[Collected data]
┌────────

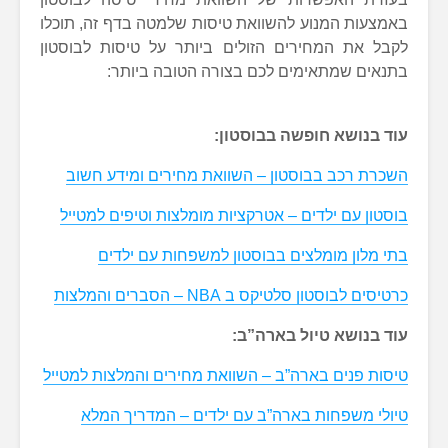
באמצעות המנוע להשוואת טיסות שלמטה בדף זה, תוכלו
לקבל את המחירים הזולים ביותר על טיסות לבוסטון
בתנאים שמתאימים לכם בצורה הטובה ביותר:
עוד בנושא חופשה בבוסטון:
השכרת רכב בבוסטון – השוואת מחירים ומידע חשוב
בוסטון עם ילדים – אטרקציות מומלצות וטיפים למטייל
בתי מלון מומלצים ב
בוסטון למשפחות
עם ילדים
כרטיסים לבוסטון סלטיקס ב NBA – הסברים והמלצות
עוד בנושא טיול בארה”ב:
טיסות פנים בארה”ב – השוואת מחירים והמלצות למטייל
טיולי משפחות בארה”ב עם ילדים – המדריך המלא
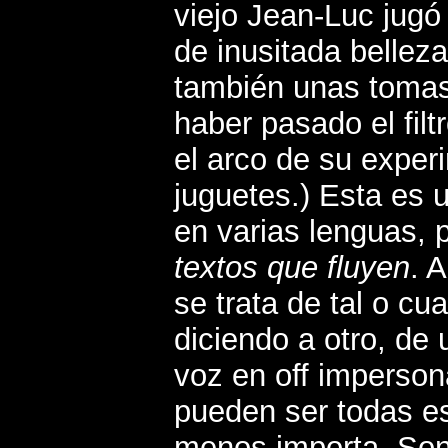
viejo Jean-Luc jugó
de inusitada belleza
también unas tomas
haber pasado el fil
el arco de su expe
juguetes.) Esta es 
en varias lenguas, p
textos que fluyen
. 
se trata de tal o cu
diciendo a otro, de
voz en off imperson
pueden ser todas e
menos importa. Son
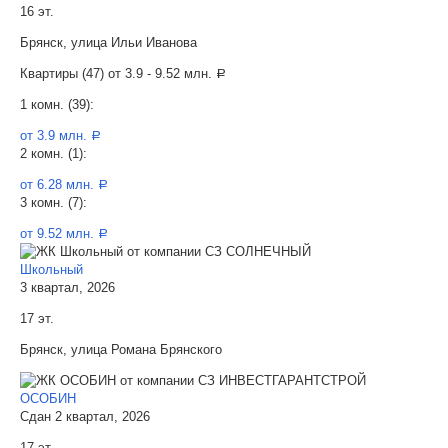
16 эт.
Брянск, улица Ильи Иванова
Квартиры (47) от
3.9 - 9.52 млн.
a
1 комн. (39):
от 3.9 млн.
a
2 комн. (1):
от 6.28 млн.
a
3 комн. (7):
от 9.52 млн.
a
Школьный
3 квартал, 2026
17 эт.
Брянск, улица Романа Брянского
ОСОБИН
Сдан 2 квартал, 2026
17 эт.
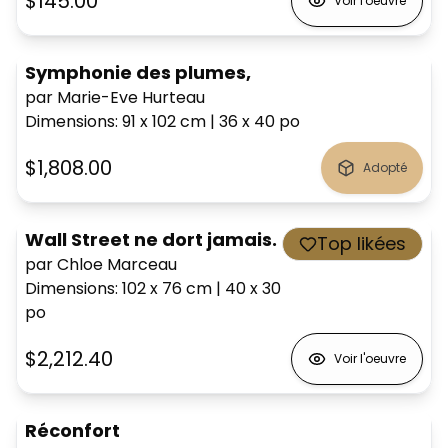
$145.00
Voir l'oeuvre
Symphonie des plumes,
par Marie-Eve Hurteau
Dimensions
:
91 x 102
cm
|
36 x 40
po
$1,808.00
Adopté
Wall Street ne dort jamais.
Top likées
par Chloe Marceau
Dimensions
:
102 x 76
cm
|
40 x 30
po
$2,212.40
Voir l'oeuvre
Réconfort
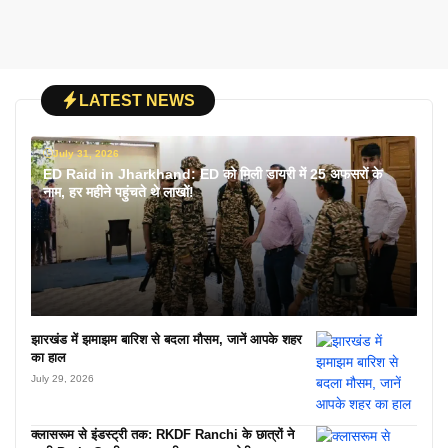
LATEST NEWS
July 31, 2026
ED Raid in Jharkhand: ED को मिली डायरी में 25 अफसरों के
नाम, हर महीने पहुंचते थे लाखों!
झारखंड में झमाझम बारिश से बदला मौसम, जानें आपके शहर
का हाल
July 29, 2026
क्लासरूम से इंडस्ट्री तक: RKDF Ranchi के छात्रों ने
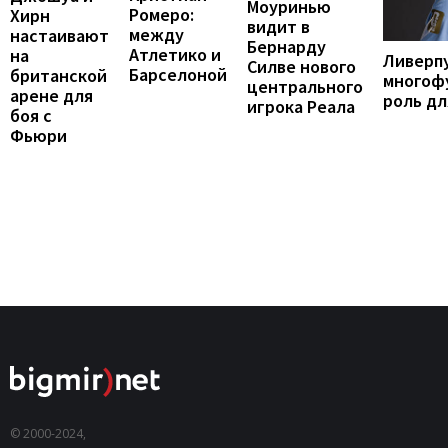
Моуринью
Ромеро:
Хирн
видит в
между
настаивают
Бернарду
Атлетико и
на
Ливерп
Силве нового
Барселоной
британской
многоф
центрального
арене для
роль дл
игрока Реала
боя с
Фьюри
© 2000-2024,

└────────

● Your instructions:
Make an exact copy of the records above, with the pictures left out.

● Solution for this problem:
באמצעות המנוע להשוואת טיסות שלמטה בדף זה, תוכלו
לקבל את המחירים הזולים ביותר על טיסות לבוסטון
בתנאים שמתאימים לכם בצורה הטובה ביותר:
עוד בנושא חופשה בבוסטון:
השכרת רכב בבוסטון – השוואת מחירים ומידע חשוב
בוסטון עם ילדים – אטרקציות מומלצות וטיפים למטייל
בתי מלון מומלצים ב
בוסטון למשפחות
עם ילדים
כרטיסים לבוסטון סלטיקס ב NBA – הסברים והמלצות
עוד בנושא טיול בארה”ב:
טיסות פנים בארה”ב – השוואת מחירים והמלצות למטייל
טיולי משפחות בארה”ב עם ילדים – המדריך המלא
viejo Jean-Luc jugó
de inusitada belleza
también unas tomas
haber pasado el fil
el arco de su expe
juguetes.) Esta es 
en varias lenguas, p
textos que fluyen
. 
se trata de tal o cu
diciendo a otro, de
voz en off imperson
pueden ser todas e
menos importa. Son
16 эт.
Брянск, улица Ильи Иванова
Квартиры (47) от
3.9 - 9.52 млн.
a
1 комн. (39):
от 3.9 млн.
a
2 комн. (1):
от 6.28 млн.
a
3 комн. (7):
от 9.52 млн.
a
Школьный
3 квартал, 2026
17 эт.
Брянск, улица Романа Брянского
ОСОБИН
Сдан 2 квартал, 2026
17 эт.
$145.00
Voir l'oeuvre
Symphonie des plumes,
par Marie-Eve Hurteau
Dimensions
:
91 x 102
cm
|
36 x 40
po
$1,808.00
Adopté
Wall Street ne dort jamais.
Top likées
par Chloe Marceau
Dimensions
:
102 x 76
cm
|
40 x 30
po
$2,212.40
Voir l'oeuvre
Réconfort
LATEST NEWS
July 31, 2026
ED Raid in Jharkhand: ED को मिली डायरी में 25 अफसरों के
नाम, हर महीने पहुंचते थे लाखों!
झारखंड में झमाझम बारिश से बदला मौसम, जानें आपके शहर
का हाल
July 29, 2026
क्लासरूम से इंडस्ट्री तक: RKDF Ranchi के छात्रों ने
Моуринью
Ромеро:
Хирн
видит в
между
настаивают
Бернарду
Атлетико и
на
Ливерп
Силве нового
Барселоной
британской
многоф
центрального
арене для
роль дл
игрока Реала
боя с
Фьюри
© 2000-2024,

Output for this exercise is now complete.